Gözlemlerime göre, tehlikeli uygulamaların kötü uyku ve baş ağrısının yanı sıra genellikle kasılmalar ve halüsinasyonlar görülür. Hamile kadınların riski düşük olabilir. Bu tür evde uyuyan çocuklar sık ​​sık uyurgezerlik yapıyorlar. Bu tür bir yerde bilinçaltı bir tehlike ve rahatsızlık hissi, alkolizm, aileden uzaklaşmaya ve benzeri durumlara yol açabilir. Eğer çalışma yeri tehlikeli bir yerdeyse, bu yorgunluk, baş ağrısı, düşük aralıklar, işte uyuklama ve yaralanma riskiyle birlikte olur. Bu, özellikle yoğun bölge yerlerinde daha belirgin hale gelir. Bahçemdeki arsa bir taş ocağının üzerine kurulu ve bu nedenle uyku yerinin seçimi konusunda herhangi bir ihmalkarlığa izin vermiyor. Eğer yine de uyumak için en iyi yerde değilsem, gecenin sonunda şiddetli bir baş dönmesiyle uyanırım. Elbette, daha hassas ama yoğun bölgelerin patojenitesi herhangi bir insan üzerinde kendini gösterir, uyku düzeni bozulmasa bile.

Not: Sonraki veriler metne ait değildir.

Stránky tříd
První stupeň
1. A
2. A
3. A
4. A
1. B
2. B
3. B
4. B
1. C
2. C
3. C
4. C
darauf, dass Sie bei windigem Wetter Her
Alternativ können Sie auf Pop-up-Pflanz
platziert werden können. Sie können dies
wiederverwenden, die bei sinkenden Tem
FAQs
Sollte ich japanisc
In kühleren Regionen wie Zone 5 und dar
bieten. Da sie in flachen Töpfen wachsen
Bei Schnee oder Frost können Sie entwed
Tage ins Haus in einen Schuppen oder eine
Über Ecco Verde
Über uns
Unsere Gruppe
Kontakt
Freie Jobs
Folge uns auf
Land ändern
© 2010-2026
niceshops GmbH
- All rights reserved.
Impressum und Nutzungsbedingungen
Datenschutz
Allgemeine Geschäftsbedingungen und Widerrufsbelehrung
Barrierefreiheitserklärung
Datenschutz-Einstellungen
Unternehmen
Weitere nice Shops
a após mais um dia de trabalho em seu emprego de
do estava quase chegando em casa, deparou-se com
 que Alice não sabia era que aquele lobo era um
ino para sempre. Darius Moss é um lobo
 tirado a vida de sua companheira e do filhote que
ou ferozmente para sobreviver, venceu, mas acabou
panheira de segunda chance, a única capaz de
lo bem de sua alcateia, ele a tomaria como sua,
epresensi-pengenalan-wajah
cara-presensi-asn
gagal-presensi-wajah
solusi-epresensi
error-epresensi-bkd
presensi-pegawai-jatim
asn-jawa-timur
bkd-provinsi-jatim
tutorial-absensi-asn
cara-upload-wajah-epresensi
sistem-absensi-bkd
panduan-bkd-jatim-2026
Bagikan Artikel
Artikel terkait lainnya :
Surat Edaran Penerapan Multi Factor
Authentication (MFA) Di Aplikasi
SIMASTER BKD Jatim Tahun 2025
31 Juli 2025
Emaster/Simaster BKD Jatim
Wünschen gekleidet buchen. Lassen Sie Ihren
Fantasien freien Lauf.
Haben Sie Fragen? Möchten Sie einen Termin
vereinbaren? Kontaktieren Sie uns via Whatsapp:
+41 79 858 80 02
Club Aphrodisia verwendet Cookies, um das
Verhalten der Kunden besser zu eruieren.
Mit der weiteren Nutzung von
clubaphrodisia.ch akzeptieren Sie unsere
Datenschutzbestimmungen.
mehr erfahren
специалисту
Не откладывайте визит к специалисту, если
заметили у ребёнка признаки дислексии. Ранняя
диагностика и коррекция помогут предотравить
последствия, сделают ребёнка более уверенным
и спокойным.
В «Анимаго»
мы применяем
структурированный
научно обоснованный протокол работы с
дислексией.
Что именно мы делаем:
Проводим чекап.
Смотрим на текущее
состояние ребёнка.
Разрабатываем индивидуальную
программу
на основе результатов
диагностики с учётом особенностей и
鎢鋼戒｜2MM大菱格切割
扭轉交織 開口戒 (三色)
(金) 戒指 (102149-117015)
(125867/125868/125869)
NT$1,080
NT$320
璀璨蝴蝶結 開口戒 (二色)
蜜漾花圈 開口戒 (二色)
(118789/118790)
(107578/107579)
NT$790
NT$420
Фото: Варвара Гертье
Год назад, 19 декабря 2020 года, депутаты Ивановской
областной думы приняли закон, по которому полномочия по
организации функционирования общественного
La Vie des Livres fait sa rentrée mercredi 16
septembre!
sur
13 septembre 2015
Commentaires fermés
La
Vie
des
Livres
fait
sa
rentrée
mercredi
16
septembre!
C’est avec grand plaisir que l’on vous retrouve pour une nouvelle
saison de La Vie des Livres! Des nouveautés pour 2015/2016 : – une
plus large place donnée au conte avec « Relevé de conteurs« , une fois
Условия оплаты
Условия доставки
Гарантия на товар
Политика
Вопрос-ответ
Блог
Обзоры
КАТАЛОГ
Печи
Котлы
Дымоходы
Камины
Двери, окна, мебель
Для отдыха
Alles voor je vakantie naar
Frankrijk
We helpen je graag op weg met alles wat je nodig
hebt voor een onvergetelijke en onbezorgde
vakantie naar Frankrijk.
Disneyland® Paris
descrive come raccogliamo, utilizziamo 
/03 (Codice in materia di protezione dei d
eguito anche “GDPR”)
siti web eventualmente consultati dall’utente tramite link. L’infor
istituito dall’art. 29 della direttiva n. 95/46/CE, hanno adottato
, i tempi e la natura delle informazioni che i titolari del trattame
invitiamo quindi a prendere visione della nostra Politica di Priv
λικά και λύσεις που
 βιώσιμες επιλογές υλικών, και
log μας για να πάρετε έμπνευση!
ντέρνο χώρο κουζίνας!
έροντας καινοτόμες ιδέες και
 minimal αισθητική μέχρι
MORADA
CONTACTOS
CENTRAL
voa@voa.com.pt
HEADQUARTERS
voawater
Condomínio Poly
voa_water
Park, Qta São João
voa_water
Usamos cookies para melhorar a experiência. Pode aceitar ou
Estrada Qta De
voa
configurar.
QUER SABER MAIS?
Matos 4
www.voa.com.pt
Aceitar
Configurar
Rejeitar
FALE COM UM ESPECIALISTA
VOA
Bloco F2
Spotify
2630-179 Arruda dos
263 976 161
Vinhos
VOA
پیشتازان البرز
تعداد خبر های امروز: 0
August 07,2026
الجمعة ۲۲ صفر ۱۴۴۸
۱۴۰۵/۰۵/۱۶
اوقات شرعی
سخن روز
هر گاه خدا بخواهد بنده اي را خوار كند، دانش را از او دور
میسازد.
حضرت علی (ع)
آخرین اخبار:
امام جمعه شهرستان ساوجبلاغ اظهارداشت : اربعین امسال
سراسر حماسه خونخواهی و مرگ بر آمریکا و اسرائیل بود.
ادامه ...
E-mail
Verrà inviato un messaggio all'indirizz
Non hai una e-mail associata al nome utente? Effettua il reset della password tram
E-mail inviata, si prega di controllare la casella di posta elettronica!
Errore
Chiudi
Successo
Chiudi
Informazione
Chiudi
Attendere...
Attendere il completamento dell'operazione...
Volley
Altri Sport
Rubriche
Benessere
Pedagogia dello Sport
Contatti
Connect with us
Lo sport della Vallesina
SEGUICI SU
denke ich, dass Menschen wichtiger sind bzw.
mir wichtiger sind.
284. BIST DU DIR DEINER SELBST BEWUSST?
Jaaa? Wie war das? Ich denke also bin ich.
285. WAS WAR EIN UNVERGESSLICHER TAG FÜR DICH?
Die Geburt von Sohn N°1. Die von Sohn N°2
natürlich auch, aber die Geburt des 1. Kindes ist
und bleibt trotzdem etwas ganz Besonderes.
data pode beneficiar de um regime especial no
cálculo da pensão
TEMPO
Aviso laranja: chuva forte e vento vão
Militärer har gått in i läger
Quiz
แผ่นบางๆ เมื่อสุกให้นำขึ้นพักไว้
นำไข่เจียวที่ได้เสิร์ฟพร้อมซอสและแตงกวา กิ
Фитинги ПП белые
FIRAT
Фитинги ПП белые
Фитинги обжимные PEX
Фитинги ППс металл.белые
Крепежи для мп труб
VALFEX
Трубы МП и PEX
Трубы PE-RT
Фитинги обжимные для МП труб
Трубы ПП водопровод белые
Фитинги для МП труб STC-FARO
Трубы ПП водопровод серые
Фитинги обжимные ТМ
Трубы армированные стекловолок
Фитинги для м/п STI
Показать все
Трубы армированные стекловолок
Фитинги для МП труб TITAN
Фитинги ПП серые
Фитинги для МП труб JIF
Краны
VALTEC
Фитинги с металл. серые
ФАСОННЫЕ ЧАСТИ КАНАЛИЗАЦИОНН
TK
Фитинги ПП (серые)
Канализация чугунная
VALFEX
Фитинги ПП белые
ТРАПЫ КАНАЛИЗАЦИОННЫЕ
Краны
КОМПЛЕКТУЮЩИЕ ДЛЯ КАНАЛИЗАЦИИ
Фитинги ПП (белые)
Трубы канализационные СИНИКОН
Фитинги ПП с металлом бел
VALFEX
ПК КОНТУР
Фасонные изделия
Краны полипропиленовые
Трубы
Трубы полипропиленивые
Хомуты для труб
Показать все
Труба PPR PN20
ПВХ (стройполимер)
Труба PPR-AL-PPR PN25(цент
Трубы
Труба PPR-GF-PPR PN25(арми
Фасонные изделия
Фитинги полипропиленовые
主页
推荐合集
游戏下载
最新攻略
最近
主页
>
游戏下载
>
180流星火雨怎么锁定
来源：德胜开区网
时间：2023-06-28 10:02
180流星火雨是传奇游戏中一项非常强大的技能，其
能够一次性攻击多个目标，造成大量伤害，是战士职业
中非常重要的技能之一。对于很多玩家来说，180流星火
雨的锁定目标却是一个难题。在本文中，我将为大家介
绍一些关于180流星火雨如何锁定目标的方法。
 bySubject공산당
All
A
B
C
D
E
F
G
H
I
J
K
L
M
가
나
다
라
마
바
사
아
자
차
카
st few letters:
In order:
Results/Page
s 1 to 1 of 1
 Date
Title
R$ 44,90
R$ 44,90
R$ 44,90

Tabii ki, en iyi, hasar görmüş parçacıklar ve yer katmanlarına sahip alanlara inşa etmektir. Ancak pek çok şeye benzemiyor. Bu nedenle, şu anda yürütülmekte olan yapı standartlarının ve değişikliklerinin değiştirilmesi, normal derecede yüksek kalitede jeopatik sistemin yapıya kavuşturulmasına bir engel teşkil etmektedir. Bu çalışmalar için tahsisi konusunda sorumluluğu taşıyan kişinin nihayet dowsingolmadan tasarım ve inşaat yapılmasının imkansız olması ve insanların yaşam ve sağlığının gerçekten en yüksek değer olduğunu anlamalarını sağlar.

Stanislav SMİRNOV
 

Derleyen ve Çeviren

Cemre ÖZKAN

Mehmet Levent ÜNAL

13/09/2024

UYARI: İşbu blog içerisinde yer alan bilgi ve uygulama teknikleri tedavi amacı taşımamaktadır. Söz konusu bilgiler bu tekniği öğrenmek için eğitime katılan katılımcıyı bilgilendirmek amaçlı olup sağlık hizmeti niteliğinde değildir.Verilen bilgiler hiçbir şekilde tanı ve tedavi amaçlı kullanılmamalıdır. Tanı ve tedavi mutlaka doktor tarafından yapılması gereken ciddi bir işlemdir.
Her türlü hastalık ve benzeri tedavi gerektiren sorunlarınız için dokturunuza danışınız.